On the History News Network, the historian Robert Brent Toplin wants to know: how can so many Republicans continue to back President Bush's policies in Iraq? After all, he writes, such support is "sharply" at odds with the "facts" out of Iraq, which he claims demonstrates that the war is a disaster. Naturally, he turns to psycho-social theorizing, that some must see Bush in his position of authority as some kind of savior, or that they have a kind of "authoritarian personality" which forces them to believe in obedience to the men at the top.

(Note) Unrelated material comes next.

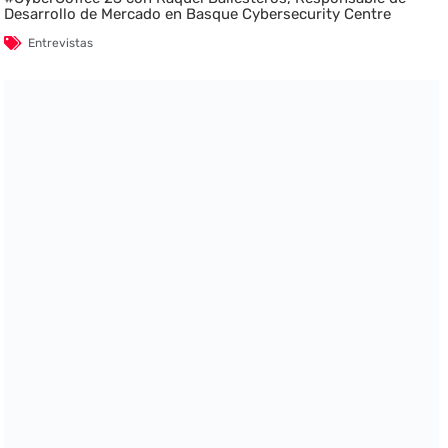
Desarrollo de Mercado en Basque Cybersecurity Centre
Entrevistas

There's nothing new about this (as Toplin himself admits)--this kind of psychoanalysis on the part of liberals towards their political opponents goes back to the 1950s. In the 1964 campaign, a number of psychiatrists tried to suggest that Barry Goldwater was off his rocker. It's mainly a sign of liberal arrogance, elitism, laziness, illogic, and to a degree ignorance. Don't feel like dealing with your opponents' ideas? Just assume the facts you like are the only facts, and suggest your opponents are kinda nuts. There must, just must, be something wrong with people who don't believe what you do anyway. Democrats--long-time war opponents, no less--such as Brian Baird come back from Iraq and support the surge? That doesn't seem to enter into Mr. Toplin's thinking. Does Baird have psychological issues? What about Joe Lieberman? What about all the evidence--I've highlighted a ton of it here on this blog--that in fact the surge is working and Mr. Toplin's "facts" aren't all there is to know? Why are politicians coming back from Iraq in increasing numbers supporting the surge, anyway? You'd never know, from Mr. Toplin's essay, that persons like Baird or Lieberman or John McCain even exist, much less the ideas they express.
But then it's much easier to define your opponents as nuts than to engage their ideas.